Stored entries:
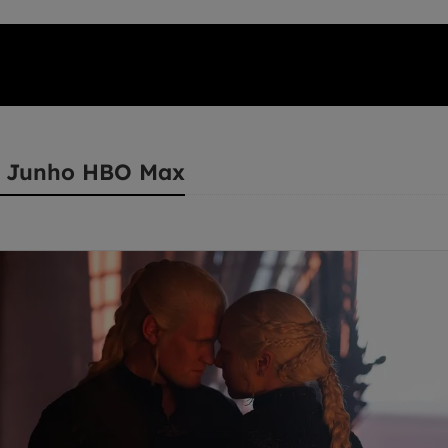
e Junho HBO Max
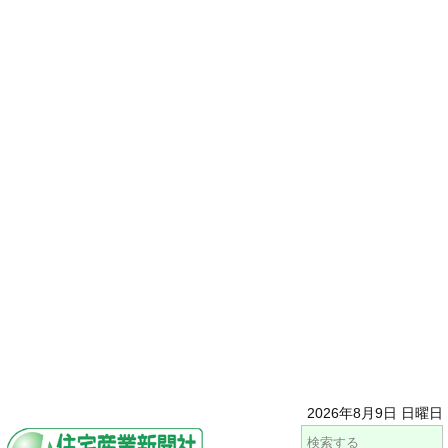
2026年8月9日 日曜日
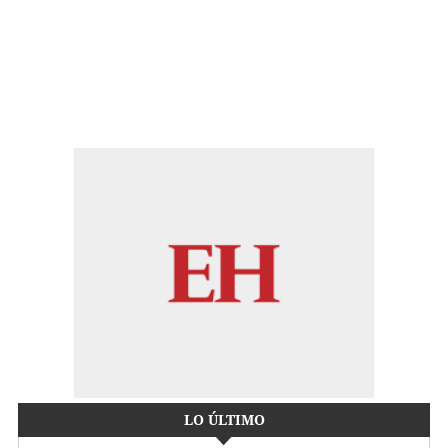
LO ÚLTIMO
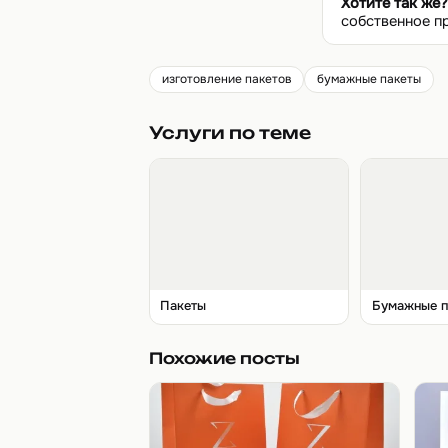
Хотите так же?
собственное п
изготовление пакетов
бумажные пакеты
Услуги по теме
Пакеты
Бумажные п
Похожие посты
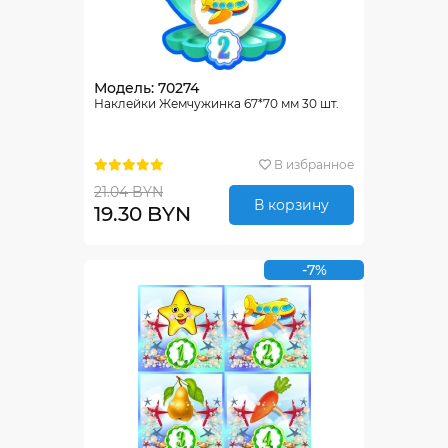
Модель: 70274
Наклейки Жемчужинка 67*70 мм 30 шт.
В избранное
21.04 BYN
В корзину
19.30 BYN
-7%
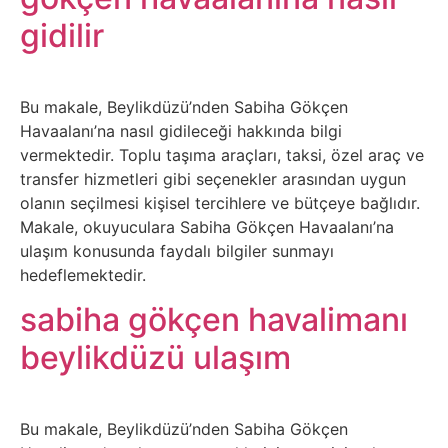
gidilir
Tasarım
Güvenlik
Bu makale, Beylikdüzü’nden Sabiha Gökçen
Havaalanı’na nasıl gidileceği hakkında bilgi
Haber
vermektedir. Toplu taşıma araçları, taksi, özel araç ve
transfer hizmetleri gibi seçenekler arasından uygun
Hayvanlar
olanın seçilmesi kişisel tercihlere ve bütçeye bağlıdır.
Makale, okuyuculara Sabiha Gökçen Havaalanı’na
Hobi
ulaşım konusunda faydalı bilgiler sunmayı
hedeflemektedir.
Hosting
sabiha gökçen havalimanı
beylikdüzü ulaşım
Hukuk
İnstagram
Bu makale, Beylikdüzü’nden Sabiha Gökçen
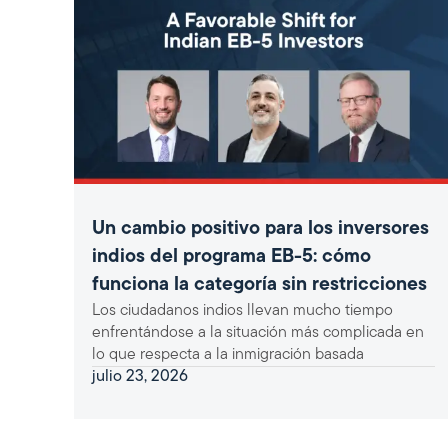
Un cambio positivo para los inversores
indios del programa EB-5: cómo
funciona la categoría sin restricciones
Los ciudadanos indios llevan mucho tiempo
enfrentándose a la situación más complicada en
lo que respecta a la inmigración basada
julio 23, 2026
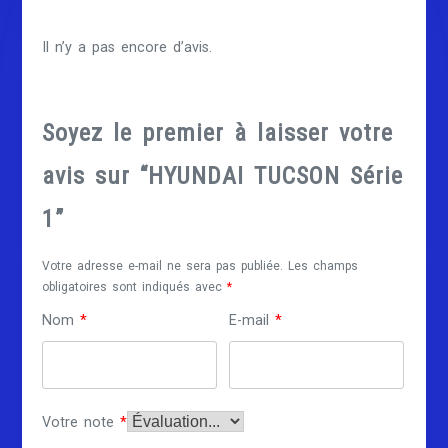
Il n’y a pas encore d’avis.
Soyez le premier à laisser votre
avis sur “HYUNDAI TUCSON Série
1”
Votre adresse e-mail ne sera pas publiée.
Les champs
obligatoires sont indiqués avec
*
Nom
*
E-mail
*
Votre note
*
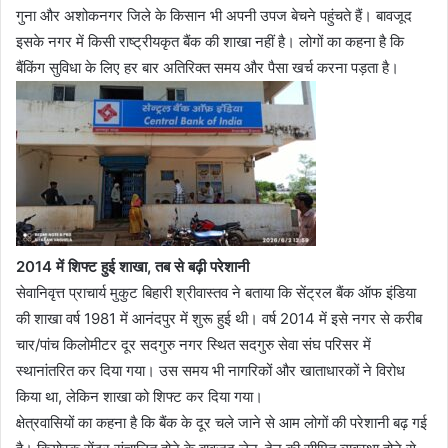
गुना और अशोकनगर जिले के किसान भी अपनी उपज बेचने पहुंचते हैं। बावजूद
इसके नगर में किसी राष्ट्रीयकृत बैंक की शाखा नहीं है। लोगों का कहना है कि
बैंकिंग सुविधा के लिए हर बार अतिरिक्त समय और पैसा खर्च करना पड़ता है।
2014 में शिफ्ट हुई शाखा, तब से बढ़ी परेशानी
सेवानिवृत्त प्राचार्य मुकुट बिहारी श्रीवास्तव ने बताया कि सेंट्रल बैंक ऑफ इंडिया
की शाखा वर्ष 1981 में आनंदपुर में शुरू हुई थी। वर्ष 2014 में इसे नगर से करीब
चार/पांच किलोमीटर दूर सदगुरु नगर स्थित सदगुरु सेवा संघ परिसर में
स्थानांतरित कर दिया गया। उस समय भी नागरिकों और खाताधारकों ने विरोध
किया था, लेकिन शाखा को शिफ्ट कर दिया गया।
क्षेत्रवासियों का कहना है कि बैंक के दूर चले जाने से आम लोगों की परेशानी बढ़ गई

#### Description of the task
Find the word "indios" in the entries above. Copy every line that has it.

#### Reply
indios del programa EB-5: cómo
Los ciudadanos indios llevan mucho tiempo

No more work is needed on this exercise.